Belum selesai Mbak Jum menerangkan orang yang
dimaksudnya, seorang anak datang memasuki kedai. Anak itu memakai seragam rompi
sama sepertiku. Tubuhnya tinggi dan tatapan matanya..
Aku menghentikan makanku. Aku pernah merasakan
tatapan ini! Sangat pernah. Argh! Kenapa aku ini. Daritadi selalu saja
mengatakan pernah dan pernah. Tapi mengapa semuanya hanya menjadi de javu dalam
angan-angan ku. Apa yang sebenarnya terjadi sekarang. Bayang-bayang akan kenangan
masa lalu menari-nari di saraf neuron otakku. Ayo Nina, bangunlah dari mimpimu.
“Mbak Jum, nasi gorjangnya 1 ya” pinta orang itu.

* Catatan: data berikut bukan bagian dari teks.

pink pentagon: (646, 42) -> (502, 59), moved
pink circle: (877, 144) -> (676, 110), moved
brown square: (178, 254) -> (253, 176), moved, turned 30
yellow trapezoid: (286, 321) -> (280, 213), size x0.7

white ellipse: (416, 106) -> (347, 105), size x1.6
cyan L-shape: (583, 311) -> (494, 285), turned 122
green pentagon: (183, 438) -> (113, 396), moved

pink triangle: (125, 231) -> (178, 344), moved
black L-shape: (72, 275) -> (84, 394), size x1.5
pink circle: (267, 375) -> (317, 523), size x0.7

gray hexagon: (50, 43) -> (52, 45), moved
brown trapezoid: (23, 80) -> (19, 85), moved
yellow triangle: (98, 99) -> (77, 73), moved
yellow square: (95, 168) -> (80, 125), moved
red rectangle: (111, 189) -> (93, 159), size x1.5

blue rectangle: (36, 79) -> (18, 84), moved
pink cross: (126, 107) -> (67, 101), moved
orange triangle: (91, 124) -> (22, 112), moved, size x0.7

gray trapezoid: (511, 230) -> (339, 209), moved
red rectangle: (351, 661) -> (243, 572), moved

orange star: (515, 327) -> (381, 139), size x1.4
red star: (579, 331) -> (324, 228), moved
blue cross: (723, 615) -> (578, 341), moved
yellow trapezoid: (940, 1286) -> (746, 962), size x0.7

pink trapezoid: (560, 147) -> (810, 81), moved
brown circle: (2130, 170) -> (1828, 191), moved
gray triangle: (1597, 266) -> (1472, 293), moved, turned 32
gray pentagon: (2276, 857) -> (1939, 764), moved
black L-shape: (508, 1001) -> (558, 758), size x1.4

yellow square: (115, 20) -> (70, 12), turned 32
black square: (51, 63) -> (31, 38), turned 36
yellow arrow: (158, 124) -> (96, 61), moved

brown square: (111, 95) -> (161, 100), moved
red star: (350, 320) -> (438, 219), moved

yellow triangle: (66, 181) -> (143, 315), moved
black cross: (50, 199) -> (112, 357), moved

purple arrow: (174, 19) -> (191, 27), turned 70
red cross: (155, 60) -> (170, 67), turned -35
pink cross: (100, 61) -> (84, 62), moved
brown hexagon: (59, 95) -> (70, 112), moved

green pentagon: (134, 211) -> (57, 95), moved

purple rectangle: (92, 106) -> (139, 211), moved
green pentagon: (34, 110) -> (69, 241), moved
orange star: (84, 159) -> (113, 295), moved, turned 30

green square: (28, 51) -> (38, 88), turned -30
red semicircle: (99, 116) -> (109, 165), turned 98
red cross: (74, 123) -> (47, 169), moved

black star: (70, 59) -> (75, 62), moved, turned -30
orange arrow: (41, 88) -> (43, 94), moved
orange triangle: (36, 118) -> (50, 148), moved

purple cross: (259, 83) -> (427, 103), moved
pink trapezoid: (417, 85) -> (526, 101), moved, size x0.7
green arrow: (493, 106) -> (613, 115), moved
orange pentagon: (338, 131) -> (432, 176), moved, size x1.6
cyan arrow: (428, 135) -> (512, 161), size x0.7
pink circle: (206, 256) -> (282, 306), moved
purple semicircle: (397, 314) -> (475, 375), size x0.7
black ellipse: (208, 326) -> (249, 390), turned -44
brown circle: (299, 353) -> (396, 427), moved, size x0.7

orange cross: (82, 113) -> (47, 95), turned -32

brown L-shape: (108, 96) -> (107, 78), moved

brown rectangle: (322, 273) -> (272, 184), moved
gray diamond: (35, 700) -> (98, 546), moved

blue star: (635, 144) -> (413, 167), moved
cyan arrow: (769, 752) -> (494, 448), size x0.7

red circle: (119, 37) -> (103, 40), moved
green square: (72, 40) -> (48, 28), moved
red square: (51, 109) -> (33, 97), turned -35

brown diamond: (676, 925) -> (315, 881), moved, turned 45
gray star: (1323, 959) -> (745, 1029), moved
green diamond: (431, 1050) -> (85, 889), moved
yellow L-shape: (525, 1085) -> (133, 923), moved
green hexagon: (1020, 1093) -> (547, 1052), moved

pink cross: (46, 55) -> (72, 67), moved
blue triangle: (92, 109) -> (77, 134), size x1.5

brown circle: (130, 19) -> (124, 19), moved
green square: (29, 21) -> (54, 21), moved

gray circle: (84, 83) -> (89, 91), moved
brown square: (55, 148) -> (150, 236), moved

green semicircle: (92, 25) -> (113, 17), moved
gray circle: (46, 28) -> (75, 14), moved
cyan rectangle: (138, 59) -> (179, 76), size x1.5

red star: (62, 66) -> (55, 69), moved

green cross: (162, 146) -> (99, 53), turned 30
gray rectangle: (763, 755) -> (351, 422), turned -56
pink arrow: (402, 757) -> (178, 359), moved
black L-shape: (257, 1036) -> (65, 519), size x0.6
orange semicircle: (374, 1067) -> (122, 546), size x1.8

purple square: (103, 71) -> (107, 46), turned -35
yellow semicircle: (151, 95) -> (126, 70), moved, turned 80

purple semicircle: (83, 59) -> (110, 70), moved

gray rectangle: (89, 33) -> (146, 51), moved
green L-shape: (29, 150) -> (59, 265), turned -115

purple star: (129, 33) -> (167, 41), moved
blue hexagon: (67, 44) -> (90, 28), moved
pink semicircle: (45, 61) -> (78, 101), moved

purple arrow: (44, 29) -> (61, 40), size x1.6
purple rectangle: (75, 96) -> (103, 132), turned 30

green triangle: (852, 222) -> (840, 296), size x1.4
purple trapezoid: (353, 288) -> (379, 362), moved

Mbak Jum mengangguk-angguk senang.
“Oke Boss”.
“Oke Boss”.
Sebelum beranjak mengerjakan pesanan, Mbak Jum
berbisik padaku, “Hihihi.. Urang memang sedang mujur Teh. Kagak nyangka the
prins dateng ke kedai gorjag gue”. Mbak
Jum bersenandung riang. Terkikik sendiri. Membiarkan diriku diam seperti ada
yang telah menyambar perasaanku.
O..o.., dan kurasa dahiku kini sedang berkerut-kerut
tak mengerti. Ingin ku berteriak menanyakan apa maksudmu Mbak Jum. Namun
sayang, aku tak memiliki nyali untuk melakukan hal tersebut. Takut ada yang
salah dengan ucapanku. Aku tak ingin menyakiti orang dengan kata-kata yang
keluar dari lisanku. Dan itu berarti, aku akan memikirkan apa maksud kalimat
itu sendiri. Emm, tunggu! Orang itu.. Ku pandangi sekali lagi, orang itu.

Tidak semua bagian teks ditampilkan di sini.